Valve disease

This book is primarily about heart health and coronary artery disease. Sometimes heart valves become diseased, so a brief account of valve problems and their treatment is provided here.

The heart contains four valves which are designed to make sure that the blood flows one way only (see Figure 1.2 on p. 6). Disease of the valves will distort the normal function of the heart. The two valves that are the most important are the mitral and aortic valves and these are the most commonly affected (see Chapter 1 for information on anatomy). Sometimes both can be affected at the same time. Each year 5000 people in the UK have valve surgery.

Two disorders can sometimes affect the aortic and mitral valves:

• they can leak (this is called incompetence);

• they can narrow (this is called stenosis).

The aortic valve normally has three flaps (leaflets) but some people are born with two and this causes early wear and tear. The normal three-leaflet valve may also harden up or become leaky with age. This can occur independently of coronary artery disease.


I have been diagnosed with valve disease. What do you think is likely to have caused it?

There are several causes of valve disease.

• Mitral stenosis (narrowing) can be caused by rheumatic fever. This condition, usually experienced in childhood or teens, can inflame the valves and lining of the heart, leaving permanent damage.

• Mitral incompetence (leaking) may be the result of rheumatic fever, bacterial infection (see below), a weakness of the valve supports causing the leaflets to flop backwards, or a narrowing of the coronary arteries.

• Aortic stenosis may be due to rheumatic fever, being born with an abnormal valve (congenital) or age (wear and tear).

• Aortic incompetence may be due to rheumatic fever, high blood pressure, bacterial infection, age, or being born with an abnormal valve.


How will I recognise valvular disease?

If the aortic valve narrows, this can cause angina, breathlessness and blackouts, whereas, if it leaks, it usually causes the heart to enlarge and breathlessness then follows. If you feel tired and breathless on exertion, it is probably a good idea to go to the doctor for an opinion or tests.

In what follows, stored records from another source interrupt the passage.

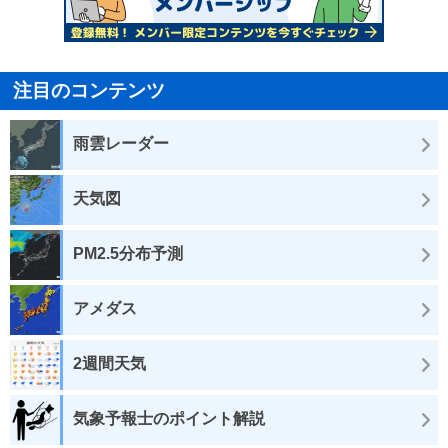
注目のコンテンツ
雨雲レーダー
天気図
PM2.5分布予測
アメダス
2週間天気
気象予報士のポイント解説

Valve disease may cause heart failure (see Chapter 5).

A severe mitral valve leak or narrowing will also cause breathlessness.

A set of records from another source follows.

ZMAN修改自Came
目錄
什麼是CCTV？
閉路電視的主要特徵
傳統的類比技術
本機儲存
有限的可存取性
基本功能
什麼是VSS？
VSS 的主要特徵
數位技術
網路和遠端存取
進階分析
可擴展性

Both valves can become infected (see the section Infection below).

Does the fact that I have valve disease mean that there is a greater strain on my heart?

Yes. As a result of either narrowing or leaking, or both, the abnormal valves increase the work that the heart has to do. If the valve is narrowed, the pump must generate higher and higher pressures to get the blood through. If the valve leaks, the pump must put out more blood with each beat: it must pump out the 5 litres that the body needs each minute plus the volume that has leaked back.


I have been asked to go for tests to see if I have valve disease. What will these involve?

The doctor can usually hear heart murmurs and will confirm the diagnosis with echocardiography (see Chapter 5). Sometimes a murmur is heard and a problem detected by chance. The echo-cardiogram provides a comprehensive picture of your heart, telling us about any valve leaks or narrowing and their severity. If your valve condition is not too bad, it can be watched by the echocardiogram at 12- or 6-monthly intervals. If the echo identifies a severe problem, you will be offered further investigations and possible surgery.


Valve conditions that are not severe can initially be treated medically. Diuretics (water tablets: see Chapter 2) are used to relieve breathlessness; digoxin may be used if there is atrial fibrillation (Chapter 6), when warfarin will also be used. If the main problem is a leaky valve, ACE inhibitors (see Chapter 2) may be used to try to reduce the leak. They act to open up the arteries so that blood leaving the heart meets less resistance, with the idea being to make it easier for blood to flow forwards rather than leak backwards.